EXERCISE PROMPT: Transcribe each entry in full, and leave the images out.
•••
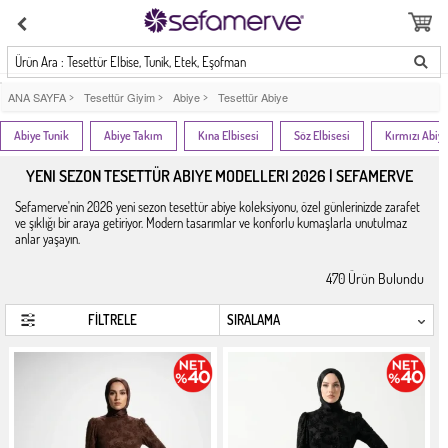
Ürün Ara : Tesettür Elbise, Tunik, Etek, Eşofman
ANA SAYFA
>
Tesettür Giyim
>
Abiye
>
Tesettür Abiye
Abiye Tunik
Abiye Takım
Kına Elbisesi
Söz Elbisesi
Kırmızı Abiy
YENI SEZON TESETTÜR ABIYE MODELLERI 2026 | SEFAMERVE
Sefamerve'nin 2026 yeni sezon tesettür abiye koleksiyonu, özel günlerinizde zarafet
ve şıklığı bir araya getiriyor. Modern tasarımlar ve konforlu kumaşlarla unutulmaz
anlar yaşayın.
470
Ürün Bulundu
FİLTRELE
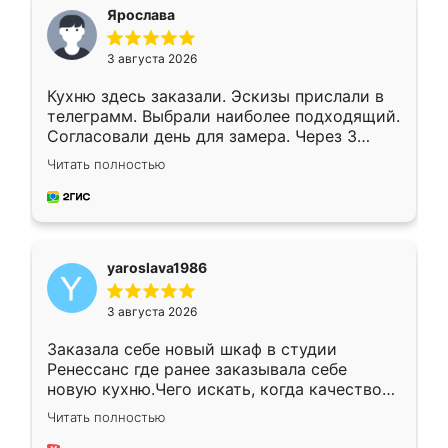
я хотела.
Ярослава
3 августа 2026
Кухню здесь заказали. Эскизы прислали в
телеграмм. Выбрали наиболее подходящий.
Согласовали день для замера. Через 3
недели кухня была уже готова. Остались
Читать полностью
довольны работой. Спасибо Ренессанс
мебель за качественную работу!
yaroslava1986
3 августа 2026
Заказала себе новый шкаф в студии
Ренессанс где ранее заказывала себе
новую кухню.Чего искать, когда качеством
вполне довольна. Служит кухня уже почти
Читать полностью
два года, нареканий нет.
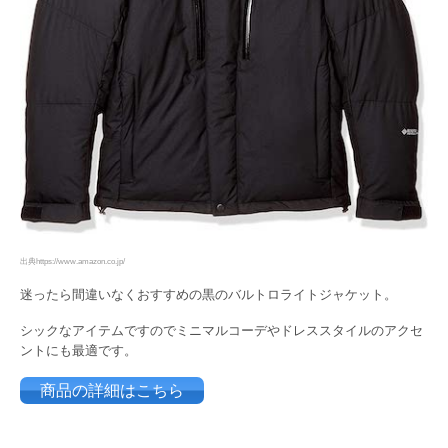
出典https://www.amazon.co.jp/
迷ったら間違いなくおすすめの黒のバルトロライトジャケット。
シックなアイテムですのでミニマルコーデやドレススタイルのアクセ
ントにも最適です。
商品の詳細はこちら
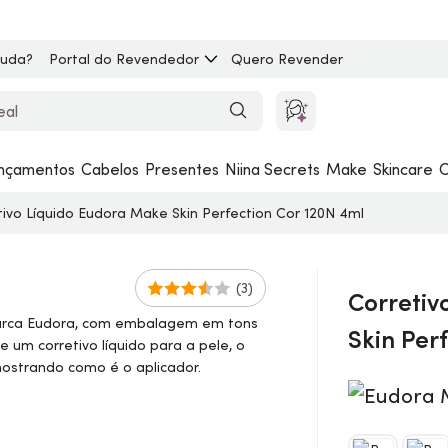
juda?
Portal do Revendedor
Quero Revender
nçamentos
Cabelos
Presentes
Niina Secrets
Make
Skincare
C
tivo Líquido Eudora
Make
Skin
Perfection Cor 120N 4ml
(3)
Corretiv
Skin
Perf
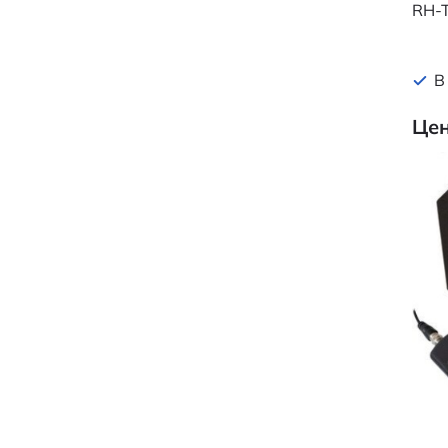
RH-
В
Цен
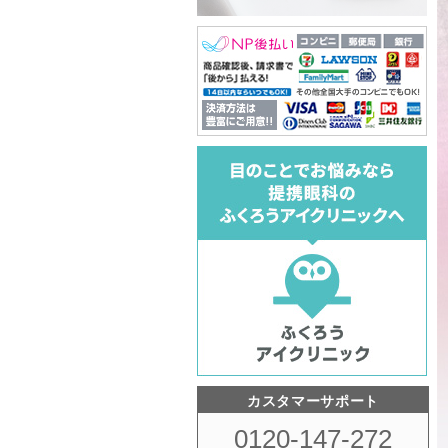
カスタマーサポート
0120-147-272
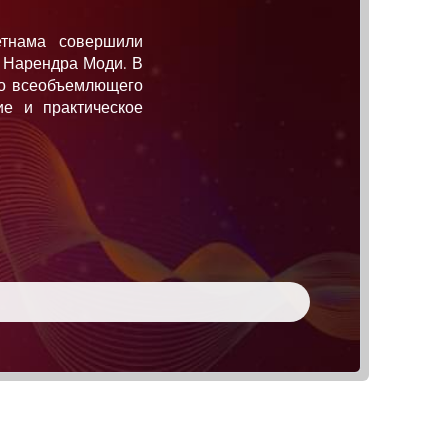
етнама совершили
и Нарендра Моди. В
го всеобъемлющего
ие и практическое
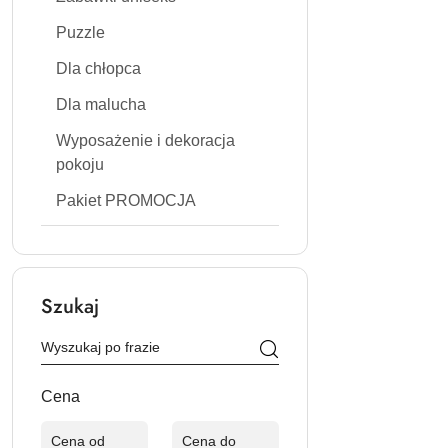
Puzzle
Dla chłopca
Dla malucha
Wyposażenie i dekoracja
pokoju
Pakiet PROMOCJA
Szukaj
Cena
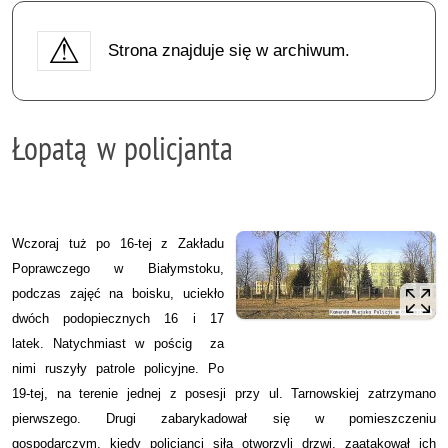
Strona znajduje się w archiwum.
Łopatą w policjanta
Wczoraj tuż po 16-tej z Zakładu
Poprawczego w Białymstoku,
podczas zajęć na boisku, uciekło
dwóch podopiecznych 16 i 17
latek. Natychmiast w pościg za
nimi ruszyły patrole policyjne. Po
19-tej, na terenie jednej z posesji przy ul. Tarnowskiej zatrzymano
pierwszego. Drugi zabarykadował się w pomieszczeniu
gospodarczym, kiedy policjanci siłą otworzyli drzwi, zaatakował ich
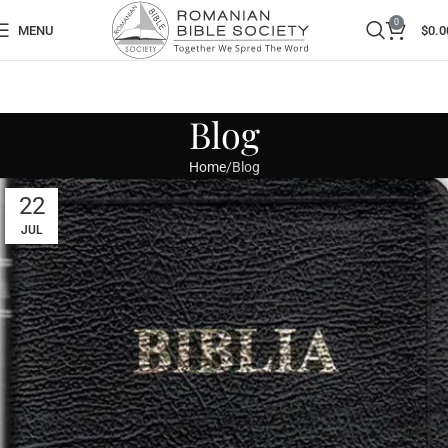
0
MENU
$
0.0
Blog
Home
Blog
22
JUL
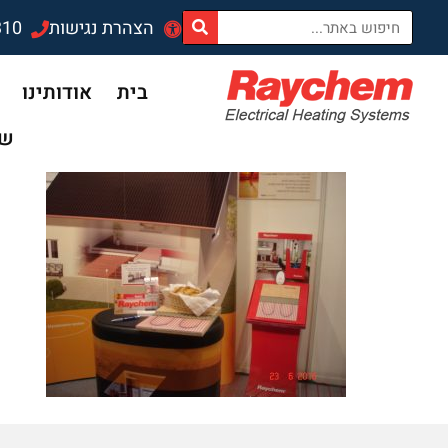
לתוכן
הצהרת נגישות
310
בית
אודותינו
שד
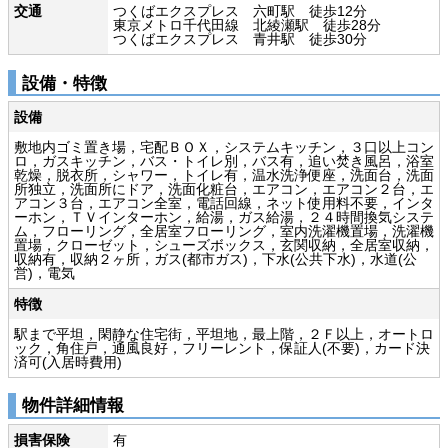
交通
つくばエクスプレス 六町駅 徒歩12分
東京メトロ千代田線 北綾瀬駅 徒歩28分
つくばエクスプレス 青井駅 徒歩30分
設備・特徴
設備
敷地内ゴミ置き場，宅配ＢＯＸ，システムキッチン，３口以上コン
ロ，ガスキッチン，バス・トイレ別，バス有，追い焚き風呂，浴室
乾燥，脱衣所，シャワー，トイレ有，温水洗浄便座，洗面台，洗面
所独立，洗面所にドア，洗面化粧台，エアコン，エアコン２台，エ
アコン３台，エアコン全室，電話回線，ネット使用料不要，インタ
ーホン，ＴＶインターホン，給湯，ガス給湯，２４時間換気システ
ム，フローリング，全居室フローリング，室内洗濯機置場，洗濯機
置場，クローゼット，シューズボックス，玄関収納，全居室収納，
収納有，収納２ヶ所，ガス(都市ガス)，下水(公共下水)，水道(公
営)，電気
特徴
駅まで平坦，閑静な住宅街，平坦地，最上階，２Ｆ以上，オートロ
ック，角住戸，通風良好，フリーレント，保証人(不要)，カード決
済可(入居時費用)
物件詳細情報
損害保険
有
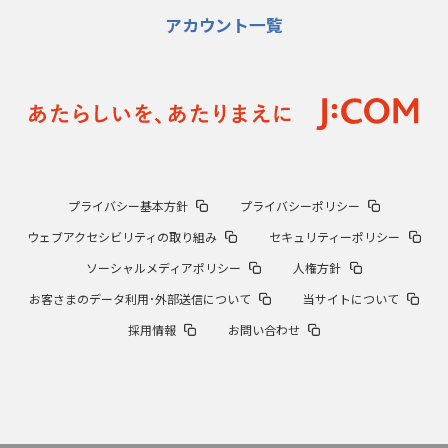
アカウント一覧
プライバシー基本方針
プライバシーポリシー
ウェブアクセシビリティの取り組み
セキュリティーポリシー
ソーシャルメディアポリシー
人権方針
お客さまのデータ利用･外部送信について
当サイトについて
採用情報
お問い合わせ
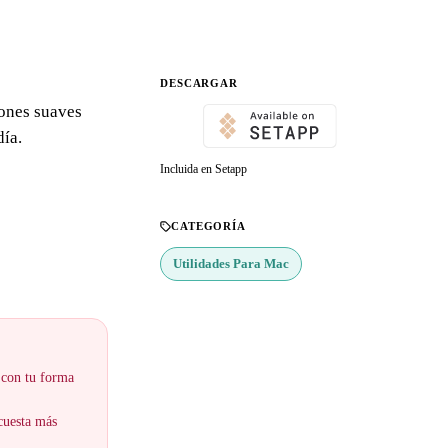
DESCARGAR
iones suaves
día.
Incluida en Setapp
CATEGORÍA
Utilidades Para Mac
 con tu forma
 cuesta más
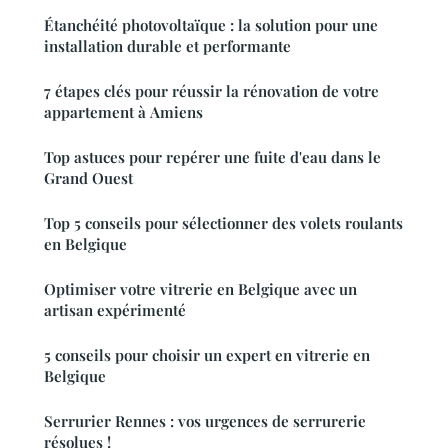
Étanchéité photovoltaïque : la solution pour une
installation durable et performante
7 étapes clés pour réussir la rénovation de votre
appartement à Amiens
Top astuces pour repérer une fuite d'eau dans le
Grand Ouest
Top 5 conseils pour sélectionner des volets roulants
en Belgique
Optimiser votre vitrerie en Belgique avec un
artisan expérimenté
5 conseils pour choisir un expert en vitrerie en
Belgique
Serrurier Rennes : vos urgences de serrurerie
résolues !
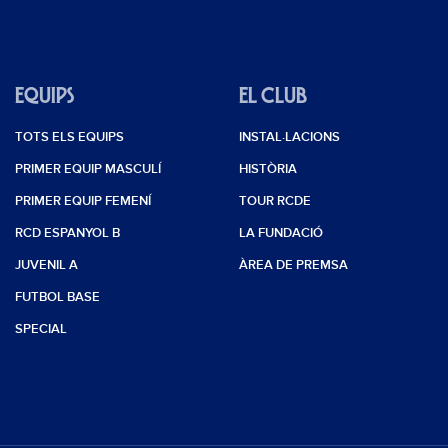
EQUIPS
EL CLUB
TOTS ELS EQUIPS
INSTAL·LACIONS
PRIMER EQUIP MASCULÍ
HISTÒRIA
PRIMER EQUIP FEMENÍ
TOUR RCDE
RCD ESPANYOL B
LA FUNDACIÓ
JUVENIL A
ÀREA DE PREMSA
FUTBOL BASE
SPECIAL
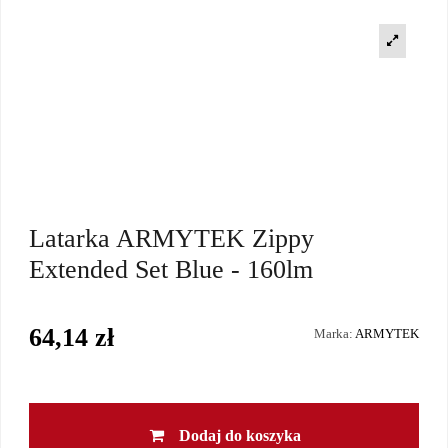
Latarka ARMYTEK Zippy
Extended Set Blue - 160lm
64,14 zł
Marka:
ARMYTEK
Dodaj do koszyka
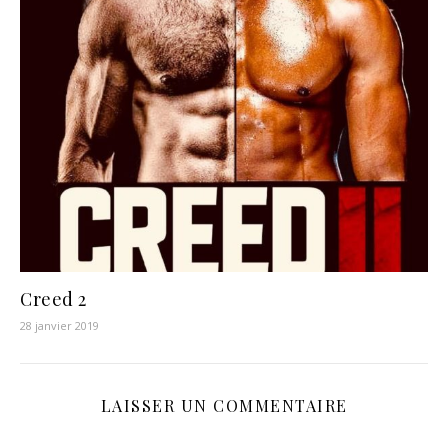
Creed 2
28 janvier 2019
LAISSER UN COMMENTAIRE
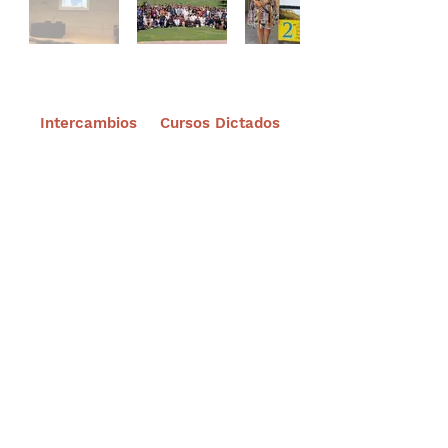
Intercambios
Cursos Dictados
Suscríbete a nuestro portal
¡Gracias por unirte a Biodiversidad
Marina de Yucatán!
Enviar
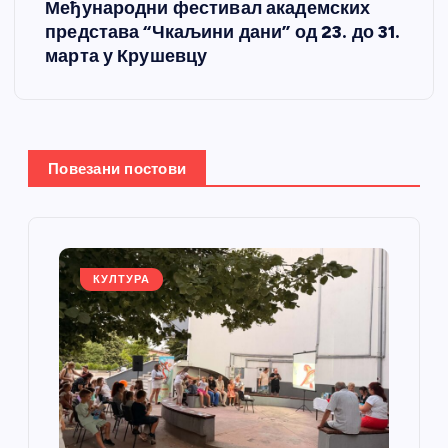
Међународни фестивал академских
т
представа “Чкаљини дани” од 23. до 31.
марта у Крушевцу
а
њ
е
Повезани постови
ч
л
КУЛТУРА
а
н
к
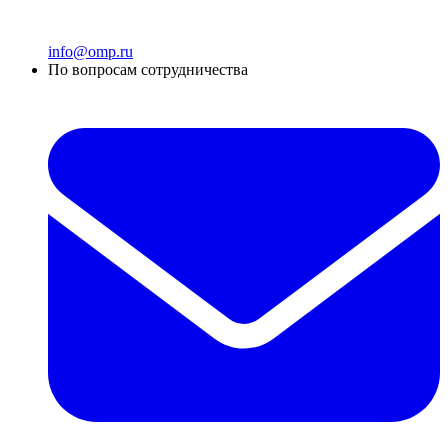
info@omp.ru
По вопросам сотрудничества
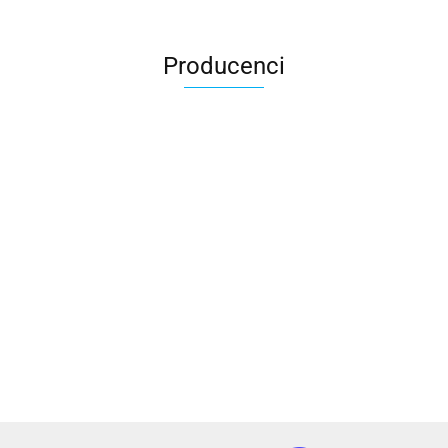
Producenci
2x3
3L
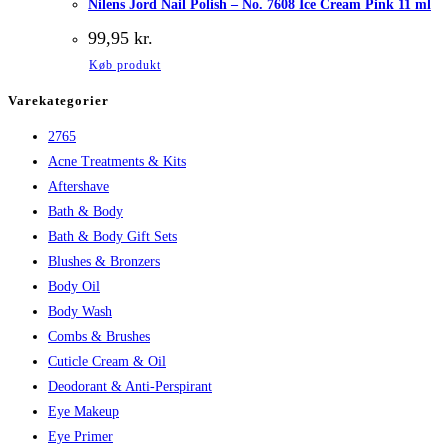
Nilens Jord Nail Polish – No. 7608 Ice Cream Pink 11 ml
99,95
kr.
Køb produkt
Varekategorier
2765
Acne Treatments & Kits
Aftershave
Bath & Body
Bath & Body Gift Sets
Blushes & Bronzers
Body Oil
Body Wash
Combs & Brushes
Cuticle Cream & Oil
Deodorant & Anti-Perspirant
Eye Makeup
Eye Primer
•••
PROBLEM SOLUTION:
Ürün Ara : Tesettür Elbise, Tunik, Etek, Eşofman
ANA SAYFA
>
Tesettür Giyim
>
Abiye
>
Tesettür Abiye
Abiye Tunik
Abiye Takım
Kına Elbisesi
Söz Elbisesi
Kırmızı Abiy
YENI SEZON TESETTÜR ABIYE MODELLERI 2026 | SEFAMERVE
Sefamerve'nin 2026 yeni sezon tesettür abiye koleksiyonu, özel günlerinizde zarafet
ve şıklığı bir araya getiriyor. Modern tasarımlar ve konforlu kumaşlarla unutulmaz
anlar yaşayın.
470
Ürün Bulundu
FİLTRELE
я хотела.
Ярослава
3 августа 2026
Кухню здесь заказали. Эскизы прислали в
телеграмм. Выбрали наиболее подходящий.
Согласовали день для замера. Через 3
недели кухня была уже готова. Остались
Читать полностью
довольны работой. Спасибо Ренессанс
мебель за качественную работу!
yaroslava1986
3 августа 2026
Заказала себе новый шкаф в студии
Ренессанс где ранее заказывала себе
новую кухню.Чего искать, когда качеством
вполне довольна. Служит кухня уже почти
Читать полностью
два года, нареканий нет.
出典https://www.amazon.co.jp/
迷ったら間違いなくおすすめの黒のバルトロライトジャケット。
シックなアイテムですのでミニマルコーデやドレススタイルのアクセ
ントにも最適です。
商品の詳細はこちら
juda?
Portal do Revendedor
Quero Revender
nçamentos
Cabelos
Presentes
Niina Secrets
Make
Skincare
C
tivo Líquido Eudora
Make
Skin
Perfection Cor 120N 4ml
(3)
Corretiv
Skin
Perf
RH-
В
Цен
カスタマーサポート
0120-147-272
етнама совершили
и Нарендра Моди. В
го всеобъемлющего
ие и практическое
Puzzle
Dla chłopca
Dla malucha
Wyposażenie i dekoracja
pokoju
Pakiet PROMOCJA
Szukaj
Cena
Strona znajduje się w archiwum.
Łopatą w policjanta
Wczoraj tuż po 16-tej z Zakładu
Poprawczego w Białymstoku,
podczas zajęć na boisku, uciekło
dwóch podopiecznych 16 i 17
latek. Natychmiast w pościg za
nimi ruszyły patrole policyjne. Po
19-tej, na terenie jednej z posesji przy ul. Tarnowskiej zatrzymano
pierwszego. Drugi zabarykadował się w pomieszczeniu
gospodarczym, kiedy policjanci siłą otworzyli drzwi, zaatakował ich
0
MENU
$
0.0
Blog
Home
Blog
22
JUL
לתוכן
הצהרת נגישות
310
בית
אודותינו
שד
交通
つくばエクスプレス 六町駅 徒歩12分
東京メトロ千代田線 北綾瀬駅 徒歩28分
つくばエクスプレス 青井駅 徒歩30分
設備・特徴
設備
敷地内ゴミ置き場，宅配ＢＯＸ，システムキッチン，３口以上コン
ロ，ガスキッチン，バス・トイレ別，バス有，追い焚き風呂，浴室
乾燥，脱衣所，シャワー，トイレ有，温水洗浄便座，洗面台，洗面
所独立，洗面所にドア，洗面化粧台，エアコン，エアコン２台，エ
アコン３台，エアコン全室，電話回線，ネット使用料不要，インタ
ーホン，ＴＶインターホン，給湯，ガス給湯，２４時間換気システ
ム，フローリング，全居室フローリング，室内洗濯機置場，洗濯機
置場，クローゼット，シューズボックス，玄関収納，全居室収納，
収納有，収納２ヶ所，ガス(都市ガス)，下水(公共下水)，水道(公
営)，電気
特徴
駅まで平坦，閑静な住宅街，平坦地，最上階，２Ｆ以上，オートロ
ック，角住戸，通風良好，フリーレント，保証人(不要)，カード決
済可(入居時費用)
物件詳細情報
損害保険
有
アカウント一覧
プライバシー基本方針
プライバシーポリシー
ウェブアクセシビリティの取り組み
セキュリティーポリシー
ソーシャルメディアポリシー
人権方針
お客さまのデータ利用･外部送信について
当サイトについて
採用情報
お問い合わせ
DESCARGAR
iones suaves
día.
Incluida en Setapp
CATEGORÍA
Utilidades Para Mac
 con tu forma
 cuesta más
Étanchéité photovoltaïque : la solution pour une
installation durable et performante
7 étapes clés pour réussir la rénovation de votre
appartement à Amiens
Top astuces pour repérer une fuite d'eau dans le
Grand Ouest
Top 5 conseils pour sélectionner des volets roulants
en Belgique
Optimiser votre vitrerie en Belgique avec un
artisan expérimenté
5 conseils pour choisir un expert en vitrerie en
Belgique
Serrurier Rennes : vos urgences de serrurerie
résolues !
EQUIPS
EL CLUB
TOTS ELS EQUIPS
INSTAL·LACIONS
PRIMER EQUIP MASCULÍ
HISTÒRIA
PRIMER EQUIP FEMENÍ
TOUR RCDE
RCD ESPANYOL B
LA FUNDACIÓ
JUVENIL A
ÀREA DE PREMSA
FUTBOL BASE
SPECIAL
Latarka ARMYTEK Zippy
Extended Set Blue - 160lm
64,14 zł
Marka:
ARMYTEK
Dodaj do koszyka
Creed 2
28 janvier 2019
LAISSER UN COMMENTAIRE
Intercambios
Cursos Dictados
Suscríbete a nuestro portal
¡Gracias por unirte a Biodiversidad
Marina de Yucatán!
Enviar
Међународни фестивал академских
т
представа “Чкаљини дани” од 23. до 31.
марта у Крушевцу
а
њ
е
Повезани постови
ч
л
КУЛТУРА
а
н
к
info@omp.ru
По вопросам сотрудничества
Producenci
2x3
3L
Nilens Jord Nail Polish – No. 7608 Ice Cream Pink 11 ml
99,95
kr.
Køb produkt
Varekategorier
2765
Acne Treatments & Kits
Aftershave
Bath & Body
Bath & Body Gift Sets
Blushes & Bronzers
Body Oil
Body Wash
Combs & Brushes
Cuticle Cream & Oil
Deodorant & Anti-Perspirant
Eye Makeup
Eye Primer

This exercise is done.